"Anak Muda, aku adalah komandan yang kamu tembak di bagian kepala saat latihan militer!"
Pria tua itu pun tertawa melihat wajah Jansen dan memarahinya, "Kamu sungguh kejam. Tembakan itu sungguh dahsyat. Kamu bahkan memperdaya para pengawalku untuk keluar dan langsung menyerang mereka ketika mereka kembali. Kamu sangat licik!"
Jansen langsung tertawa.
"Saudara Jansen, dia adalah ayahku!"
Arthur yang berada di sampingnya berkata.
Jansen kembali kaget. "Dia adalah pemimpin Keluarga Carson, salah satu dari delapan keluarga elit? Dia adalah seorang tokoh besar."
Alexander juga tertawa dan berkata, "Jika Arthur tidak memberitahuku, aku juga tidak akan terpikir bahwa kamu adalah suami dari cucu Phillip Miller. Kamu sungguh luar biasa. Kalau Phillip tahu kabar tentang kamu, dia pasti akan sangat bangga!"
Phillip Miller yang dimaksud pria tua itu adalah Kakek Miller.
"Kakek Carson, ada berapa calon Raja prajurit di enam komando daerah militer?" Jansen bertanya dengan penasaran.
"Setiap daerah militer ada enam orang, total tiga puluh enam orang, dan kamu lebih unggul dibandingkan tiga puluh lima orang lainnya!" Alexander Carson menjelaskan, "Oh ya, peringkat pertama dan kedua di antara tiga puluh enam orang itu berasal dari wilayah Militer Huaxia Utara!"
Macan Hitam dan yang lainnya juga ikut merasa bangga mendengar kabar ini.
"Apakah calon Raja prajurit dipilih berdasarkan kemampuan?" Jansen kembali bertanya.
Alexander menggelengkan kepalanya, "Dilihat berdasarkan skor. Skor yang dilihat meliputi kemampuan, prestasi, kontribusi, dan usia! Kamu adalah penembak jitu nomor satu di wilayah Militer Huaxia Utara. Kemampuan yang kamu miliki telah memenuhi syarat. Prestasi kamu selama latihan militer juga sempurna. Kamu berhasil menumpas semua anggota Resimen Tentara Bayaran SKY Axe. Kamu memang pantas mendapatkan peringkat pertama!"

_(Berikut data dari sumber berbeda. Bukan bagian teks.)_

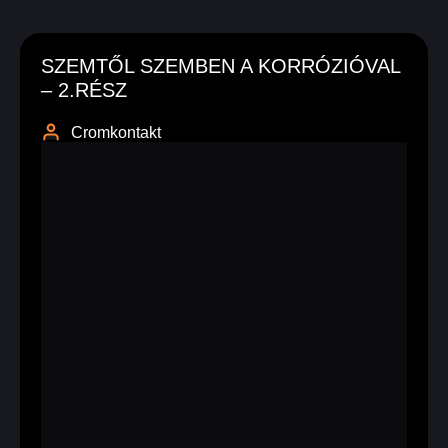
SZEMTŐL SZEMBEN A KORRÓZIÓVAL
– 2.RÉSZ
Cromkontakt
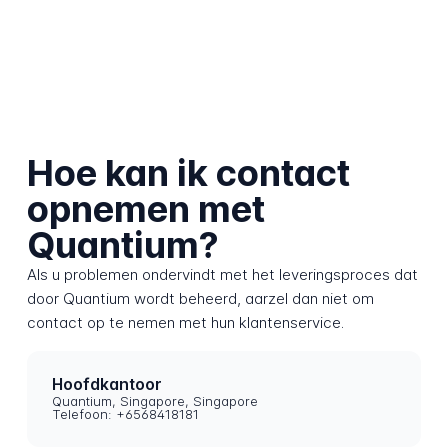
Hoe kan ik contact
opnemen met
Quantium?
Als u problemen ondervindt met het leveringsproces dat
door Quantium wordt beheerd, aarzel dan niet om
contact op te nemen met hun klantenservice.
Hoofdkantoor
Quantium, Singapore, Singapore
Telefoon: +6568418181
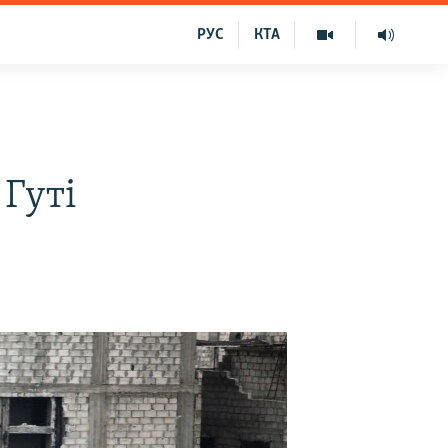
РУС
КТА
 Гуті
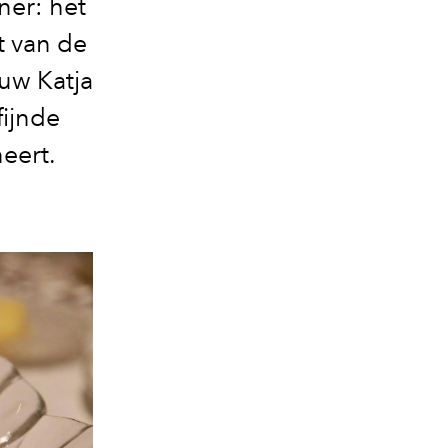
ner: het
t van de
uw Katja
fijnde
eert.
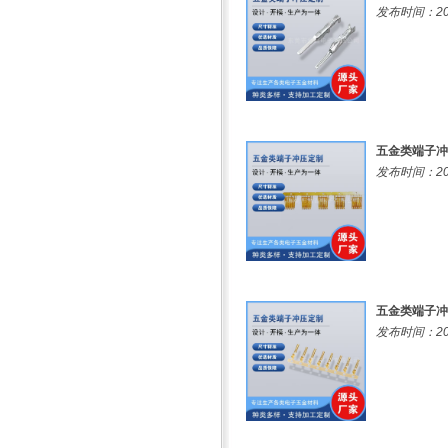
发布时间：202
五金类端子冲
发布时间：202
五金类端子冲
发布时间：202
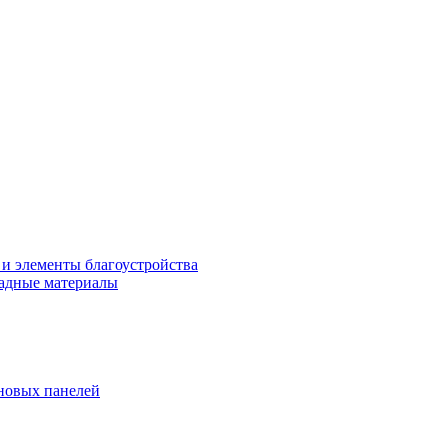
 и элементы благоустройства
адные материалы
новых панелей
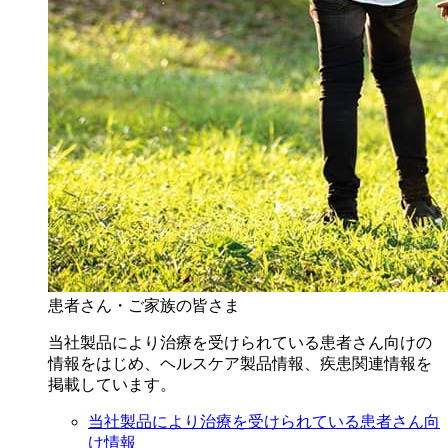
患者さん・ご家族の皆さま
当社製品により治療を受けられている患者さん向けの
情報をはじめ、ヘルスケア製品情報、疾患関連情報を
掲載しています。
当社製品により治療を受けられている患者さん向
け情報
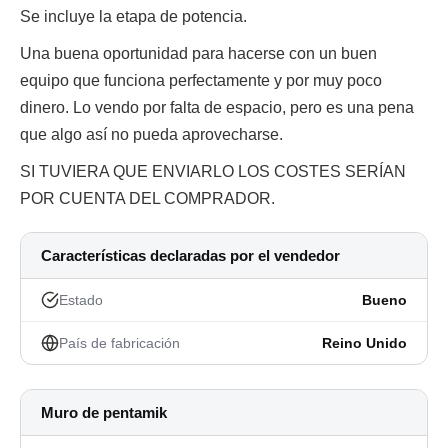
Se incluye la etapa de potencia.
Una buena oportunidad para hacerse con un buen
equipo que funciona perfectamente y por muy poco
dinero. Lo vendo por falta de espacio, pero es una pena
que algo así no pueda aprovecharse.
SI TUVIERA QUE ENVIARLO LOS COSTES SERÍAN
POR CUENTA DEL COMPRADOR.
Características declaradas por el vendedor
Estado
Bueno
País de fabricación
Reino Unido
Muro de pentamik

Jansen pun mengangguk. Jansen awalnya mengira bahwa pemilihan dilakukan hanya berdasarkan kemampuan.
Namun, dunia militer bukanlah dunia jianghu. Kemampuan dan prestasi adalah dua hal yang sama pentingnya.
"Bolehkah aku melihat daftar nama calon Raja prajurit?"
"Boleh! Yeni, tunjukkan kepadanya!"
Macan Hitam memperlihatkan sebuah formulir yang berisi daftar nama tiga puluh enam orang. Dokter menduduki peringkat teratas.
Namun, karena ini adalah rahasia setiap daerah militer, nama-nama ini tidak ditulis langsung melainkan diganti dengan menggunakan nama kode.
Peringkat kedua diduduki oleh Tank.
Peringkat kesembilan diduduki oleh Senlena.
Mata Jansen berkedip. Jansen langsung teringat dengan nama PT. Senlena. "Apakah orang ini adalah Elena?"
Kemudian, Jansen juga teringat dengan Aidan Woodley yang merupakan salah satu calon Raja prajurit. Akan tetapi, Jansen tidak kenal dengan nama kode Aidan Woodley.
"Nama kode yang kamu gunakan adalah Dokter. Arthur pernah bilang bahwa profesi kamu adalah seorang dokter!" Alexander menambahkan.
Arthur lanjut berkata, “Ayah, keterampilan medis saudara Jansen sangat luar biasa. Kalau Ayah tidak percaya, silakan coba minta dia periksa Ayah!"
Setelah berkata demikian, Arthur mengedipkan mata ke arah Jansen.
__ADS_1
Jansen pun langsung paham. Dia buru-buru menatap Alexander sambil tersenyum dan berkata, “Kesehatan Kakek Carson sangat Bagus. Sepertinya, ini karena Kakek Carson sering bekerja dan berolahraga!"
"Haha, aku memang seperti itu, sekali tidak bekerja, tubuh akan terasa sakit. Karena itulah, aku tidak mengundurkan diri dari pekerjaan. Aku bekerja setiap hari, dan benar saja, aku sangat bersemangat setiap hari!" Alexander berkata sambil tertawa.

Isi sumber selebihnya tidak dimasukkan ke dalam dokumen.